A significant vulnerability has been discovered in the LiteSpeed Cache plugin for WordPress, posing a high-severity threat to susceptible websites.
WPScan has identified the vulnerability (CVE-2023-40000, CVSS score: 8.3) as actively exploited by malicious actors to create unauthorized admin accounts with usernames such as wpsupp‑user and wp‑configuser.
This flaw, disclosed by Patchstack in February 2024, exploits a stored cross-site scripting (XSS) vulnerability, enabling attackers to elevate privileges through specially crafted HTTP requests.
While the issue was addressed in version 5.7.0.1 back in October 2023, it’s alarming that 16.8% of websites still run versions susceptible to exploitation. The latest version, 6.2.0.1, released on April 25, 2024, provides crucial security updates.
LiteSpeed Cache, boasting over 5 million active installations, faces significant risk due to this vulnerability. Malicious actors inject JavaScript code into WordPress files, typically hosted on domains like dns.startservicefounds[.]com and api.startservicefounds[.]com, compromising website integrity.
The consequences of such breaches are dire, granting threat actors full control over websites, facilitating malware injection, and installation of malicious plugins.
To safeguard against potential threats, users are urged to promptly update the LiteSpeed Cache plugin, scrutinize all installed plugins for suspicious activity, and purge any questionable files or folders.
In tandem, Sucuri’s revelation of the Mal.Metrica redirect scam campaign underscores the importance of vigilance. Employing fake CAPTCHA verification prompts, this campaign redirects users to fraudulent sites, enticing them to download malicious software or disclose personal information.

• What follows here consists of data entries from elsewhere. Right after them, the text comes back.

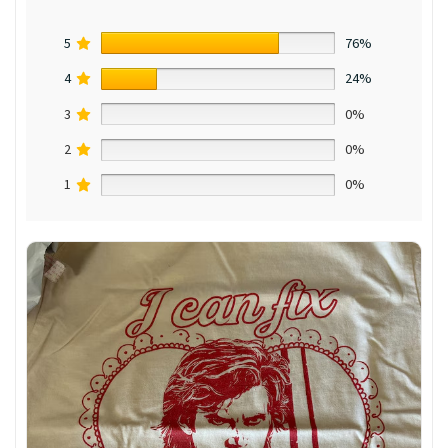
5
76%
4
24%
3
0%
2
0%
1
0%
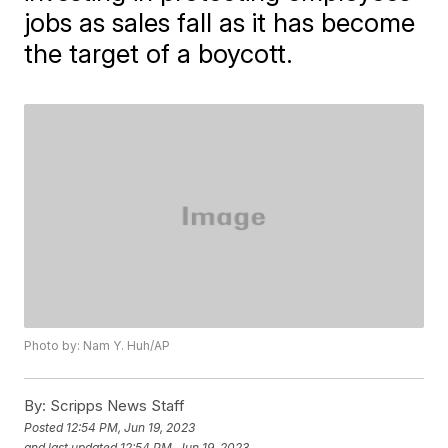
jobs as sales fall as it has become
the target of a boycott.
Photo by: Nam Y. Huh/AP
By:
Scripps News Staff
Posted
12:54 PM, Jun 19, 2023
and last updated
12:54 PM, Jun 19, 2023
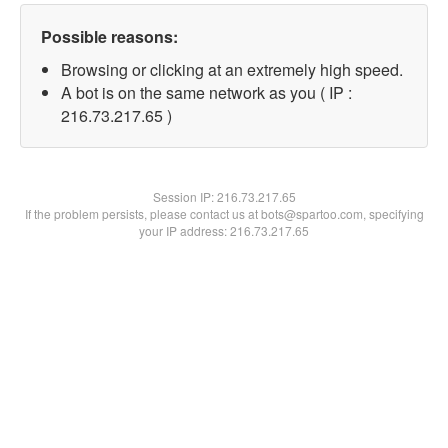
Possible reasons:
Browsing or clicking at an extremely high speed.
A bot is on the same network as you ( IP :
216.73.217.65 )
Session IP:
216.73.217.65
If the problem persists, please contact us at bots@spartoo.com, specifying
your IP address: 216.73.217.65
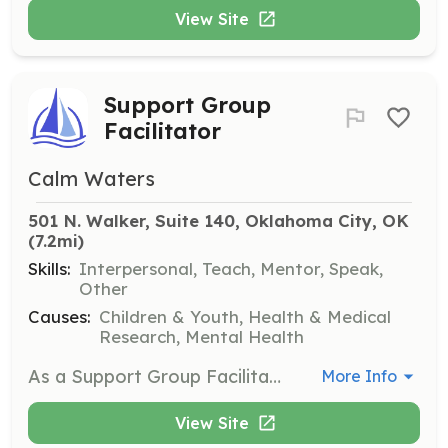
View Site
Support Group
Facilitator
Calm Waters
501 N. Walker, Suite 140, Oklahoma City, OK
(7.2mi)
Skills:
Interpersonal, Teach, Mentor, Speak,
Other
Causes:
Children & Youth, Health & Medical
Research, Mental Health
As a Support Group Facilitator, you will co-facilitate grief or divorce support groups for children ages 3-18 and their guardians. Training is required, and you will work alongside an in-house clinician during sessions. An interview, two references, and a background check are also required before starting.
More Info
View Site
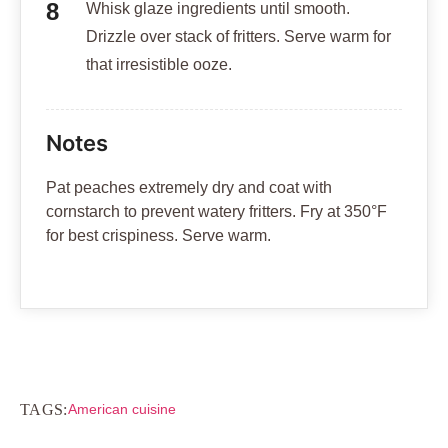
Whisk glaze ingredients until smooth.
Drizzle over stack of fritters. Serve warm for
that irresistible ooze.
Notes
Pat peaches extremely dry and coat with
cornstarch to prevent watery fritters. Fry at 350°F
for best crispiness. Serve warm.
TAGS:
American cuisine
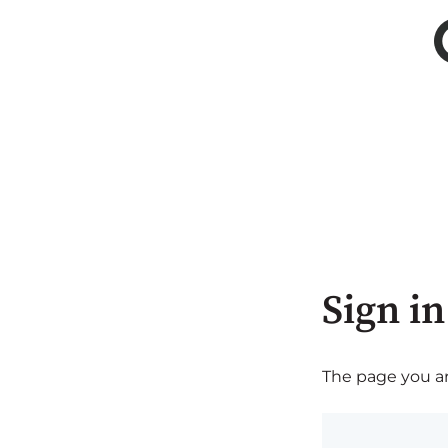
Sign in
The page you are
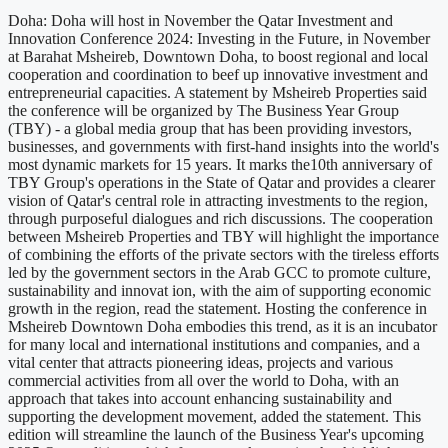
Doha: Doha will host in November the Qatar Investment and
Innovation Conference 2024: Investing in the Future, in November
at Barahat Msheireb, Downtown Doha, to boost regional and local
cooperation and coordination to beef up innovative investment and
entrepreneurial capacities. A statement by Msheireb Properties said
the conference will be organized by The Business Year Group
(TBY) - a global media group that has been providing investors,
businesses, and governments with first-hand insights into the world's
most dynamic markets for 15 years. It marks the10th anniversary of
TBY Group's operations in the State of Qatar and provides a clearer
vision of Qatar's central role in attracting investments to the region,
through purposeful dialogues and rich discussions. The cooperation
between Msheireb Properties and TBY will highlight the importance
of combining the efforts of the private sectors with the tireless efforts
led by the government sectors in the Arab GCC to promote culture,
sustainability and innovat ion, with the aim of supporting economic
growth in the region, read the statement. Hosting the conference in
Msheireb Downtown Doha embodies this trend, as it is an incubator
for many local and international institutions and companies, and a
vital center that attracts pioneering ideas, projects and various
commercial activities from all over the world to Doha, with an
approach that takes into account enhancing sustainability and
supporting the development movement, added the statement. This
edition will streamline the launch of the Business Year's upcoming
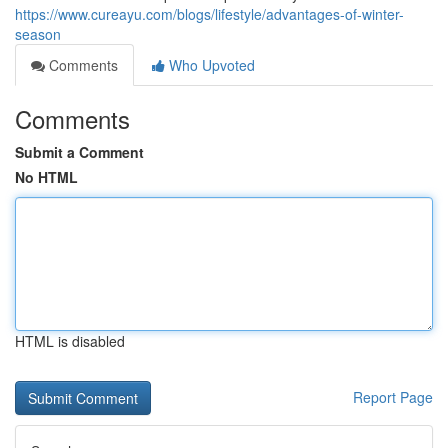
https://www.cureayu.com/blogs/lifestyle/advantages-of-winter-
season
Comments
Who Upvoted
Comments
Submit a Comment
No HTML
HTML is disabled
Report Page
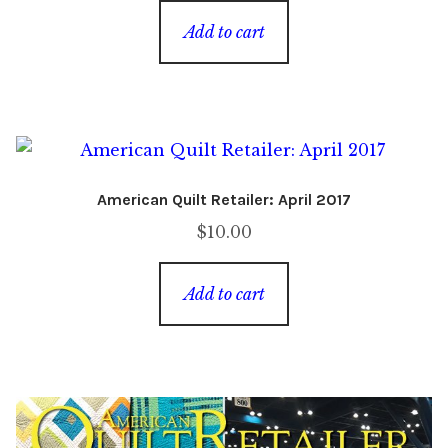
was:
is:
Add to cart
$8.00.
$2.00.
American Quilt Retailer: April 2017
$
10.00
Add to cart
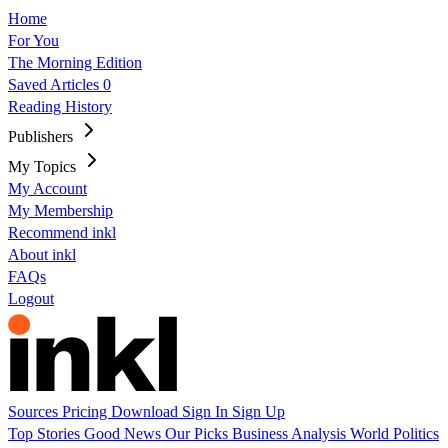
Home
For You
The Morning Edition
Saved Articles
0
Reading History
Publishers
My Topics
My Account
My Membership
Recommend inkl
About inkl
FAQs
Logout
Sources
Pricing
Download
Sign In
Sign Up
Top Stories
Good News
Our Picks
Business
Analysis
World
Politics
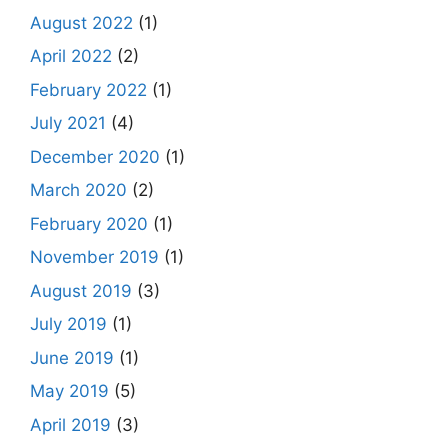
August 2022
(1)
April 2022
(2)
February 2022
(1)
July 2021
(4)
December 2020
(1)
March 2020
(2)
February 2020
(1)
November 2019
(1)
August 2019
(3)
July 2019
(1)
June 2019
(1)
May 2019
(5)
April 2019
(3)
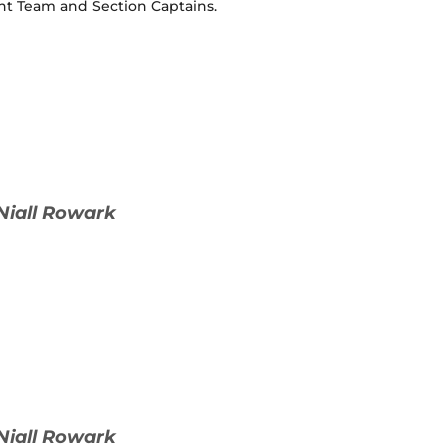
nt Team and Section Captains.
Niall Rowark
Niall Rowark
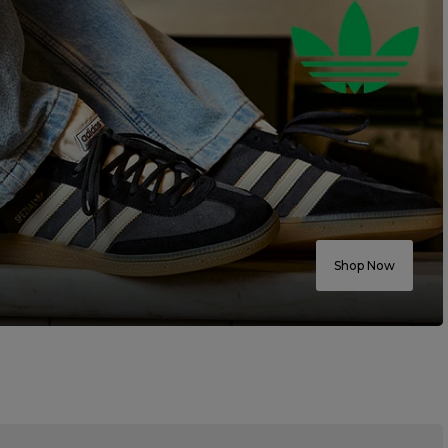
Shop Now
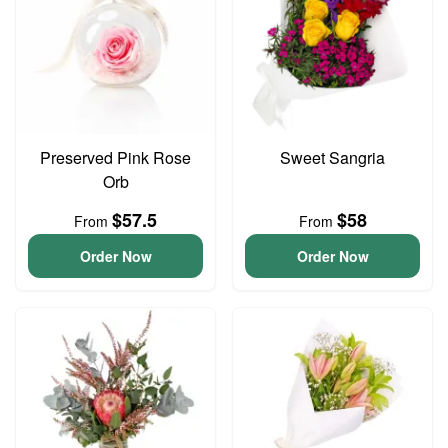
Preserved Pink Rose
Sweet Sangria
Orb
$57.5
$58
From
From
Order Now
Order Now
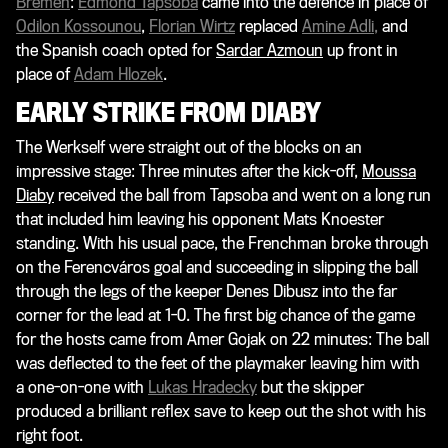
Bremen
:
Edmond Tapsoba
came into the defence in place of
Odilon Kossounou
,
Florian Wirtz
replaced
Amine Adli
,
and
the Spanish coach opted for
Sardar Azmoun
up front in
place of
Adam Hlozek
.
EARLY STRIKE FROM DIABY
The Werkself were straight out of the blocks on an
impressive stage: Three minutes after the kick-off,
Moussa
Diaby
received the ball from Tapsoba and went on a long run
that included him leaving his opponent Mats Knoester
standing. With his usual pace, the Frenchman broke through
on the Ferencváros goal and succeeding in slipping the ball
through the legs of the keeper Denes Dibusz into the far
corner for the lead at 1-0. The first big chance of the game
for the hosts came from Amer Gojak on 22 minutes: The ball
was deflected to the feet of the playmaker leaving him with
a one-on-one with
Lukas Hradecky
but the skipper
produced a brilliant reflex save to keep out the shot with his
right foot.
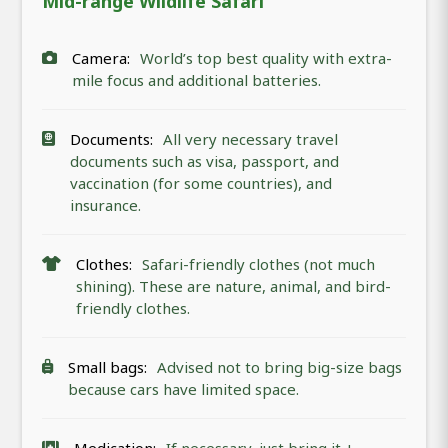
Mid-range Wildlife Safari
Camera:
World’s top best quality with extra-
mile focus and additional batteries.
Documents:
All very necessary travel
documents such as visa, passport, and
vaccination (for some countries), and
insurance.
Clothes:
Safari-friendly clothes (not much
shining). These are nature, animal, and bird-
friendly clothes.
Small bags:
Advised not to bring big-size bags
because cars have limited space.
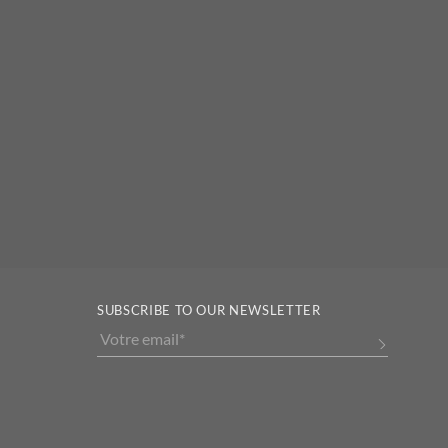
SUBSCRIBE TO OUR NEWSLETTER
Alternative:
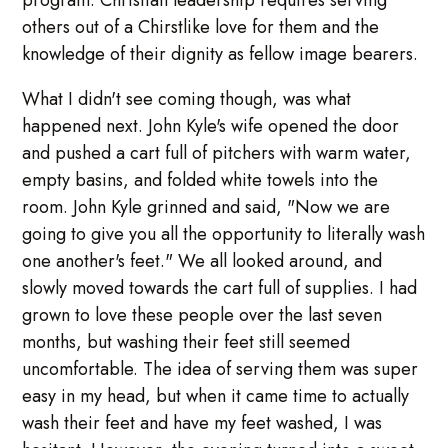
program. Christian leadership requires serving
others out of a Chirstlike love for them and the
knowledge of their dignity as fellow image bearers.
What I didn't see coming though, was what
happened next. John Kyle's wife opened the door
and pushed a cart full of pitchers with warm water,
empty basins, and folded white towels into the
room. John Kyle grinned and said, "Now we are
going to give you all the opportunity to literally wash
one another's feet." We all looked around, and
slowly moved towards the cart full of supplies. I had
grown to love these people over the last seven
months, but washing their feet still seemed
uncomfortable. The idea of serving them was super
easy in my head, but when it came time to actually
wash their feet and have my feet washed, I was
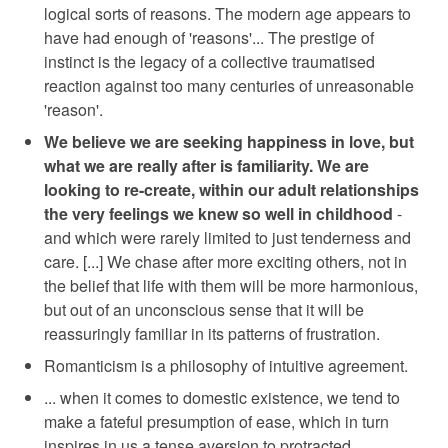
logical sorts of reasons. The modern age appears to
have had enough of 'reasons'... The prestige of
instinct is the legacy of a collective traumatised
reaction against too many centuries of unreasonable
'reason'.
We believe we are seeking happiness in love, but
what we are really after is familiarity. We are
looking to re-create, within our adult relationships
the very feelings we knew so well in childhood
-
and which were rarely limited to just tenderness and
care. [...] We chase after more exciting others, not in
the belief that life with them will be more harmonious,
but out of an unconscious sense that it will be
reassuringly familiar in its patterns of frustration.
Romanticism is a philosophy of intuitive agreement.
... when it comes to domestic existence, we tend to
make a fateful presumption of ease, which in turn
inspires in us a tense aversion to protracted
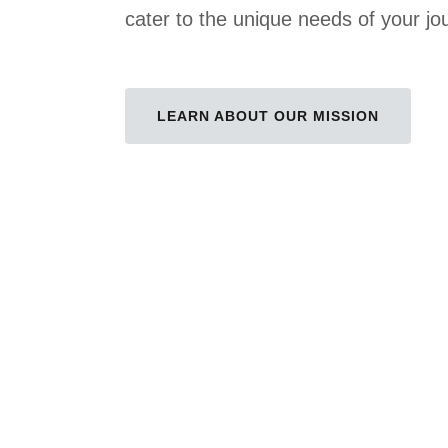
cater to the unique needs of your jo
LEARN ABOUT OUR MISSION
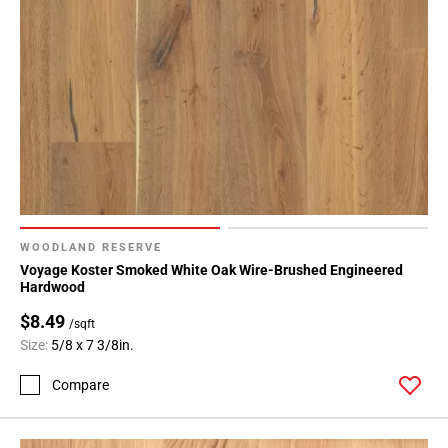
WOODLAND RESERVE
Voyage Koster Smoked White Oak Wire-Brushed Engineered
Hardwood
$8.49
/sqft
Size:
5/8 x 7 3/8in.
Compare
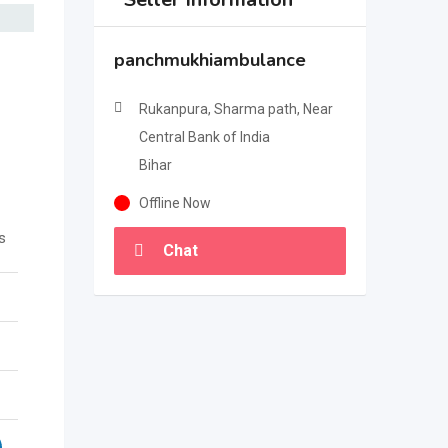
panchmukhiambulance
Rukanpura, Sharma path, Near
Central Bank of India
Bihar
Offline Now
s
Chat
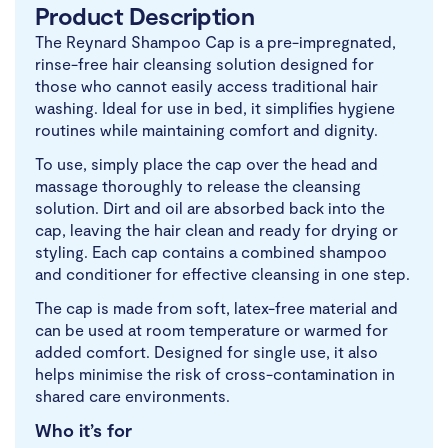
Product Description
The Reynard Shampoo Cap is a pre-impregnated,
rinse-free hair cleansing solution designed for
those who cannot easily access traditional hair
washing. Ideal for use in bed, it simplifies hygiene
routines while maintaining comfort and dignity.
To use, simply place the cap over the head and
massage thoroughly to release the cleansing
solution. Dirt and oil are absorbed back into the
cap, leaving the hair clean and ready for drying or
styling. Each cap contains a combined shampoo
and conditioner for effective cleansing in one step.
The cap is made from soft, latex-free material and
can be used at room temperature or warmed for
added comfort. Designed for single use, it also
helps minimise the risk of cross-contamination in
shared care environments.
Who it’s for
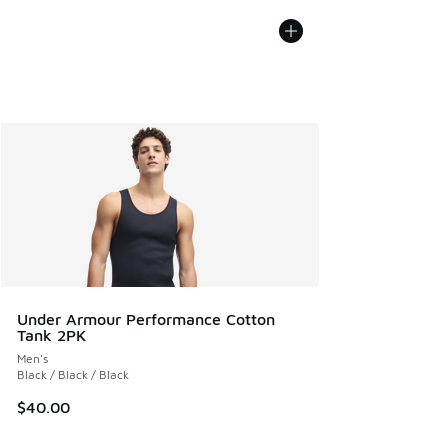
Under Armour Performance Cotton
Tank 2PK
Men's
Black / Black / Black
$40.00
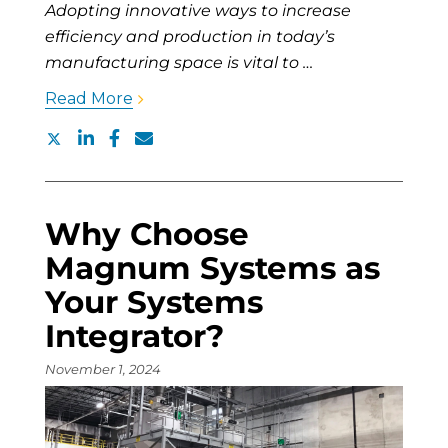
Adopting innovative ways to increase
efficiency and production in today’s
manufacturing space is vital to …
Read More
Why Choose
Magnum Systems as
Your Systems
Integrator?
November 1, 2024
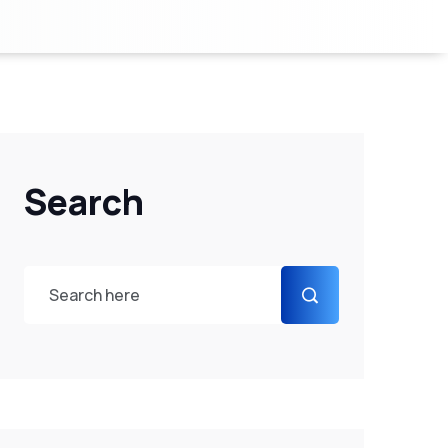
Search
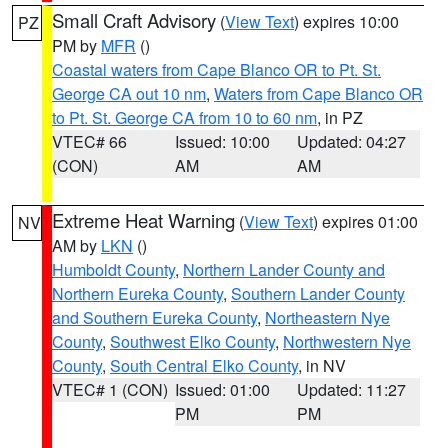
Small Craft Advisory
(
View Text
) expires 10:00
PZ
PM by
MFR
()
Coastal waters from Cape Blanco OR to Pt. St.
George CA out 10 nm
,
Waters from Cape Blanco OR
to Pt. St. George CA from 10 to 60 nm
, in PZ
VTEC# 66
Issued: 10:00
Updated: 04:27
(CON)
AM
AM
Extreme Heat Warning
(
View Text
) expires 01:00
NV
AM by
LKN
()
Humboldt County
,
Northern Lander County and
Northern Eureka County
,
Southern Lander County
and Southern Eureka County
,
Northeastern Nye
County
,
Southwest Elko County
,
Northwestern Nye
County
,
South Central Elko County
, in NV
VTEC# 1 (CON)
Issued: 01:00
Updated: 11:27
PM
PM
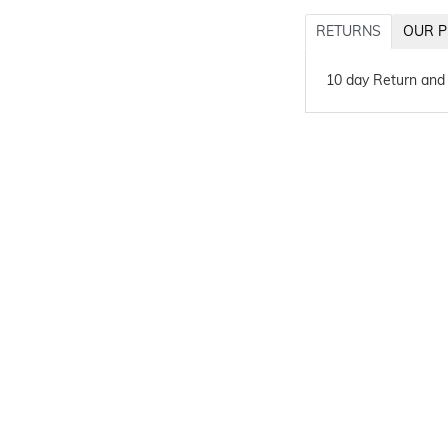
RETURNS
OUR P
10 day Return and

Security researcher Ben Martin cautions against complacency, highlighting the deceptive nature of such prompts, which masquerade as routine human-verification checks.
Similar to Balada Injector, Mal.Metrica exploits recently disclosed vulnerabilities in WordPress plugins to inject external scripts, impersonating legitimate CDN or web analytics services. As of 2024, over 17,000 websites have fallen victim to Mal.Metrica.
In light of these threats, website owners are advised to enable automatic updates for core files, plugins, and themes. Additionally, users should exercise caution when encountering suspicious links, thereby fortifying their online security posture.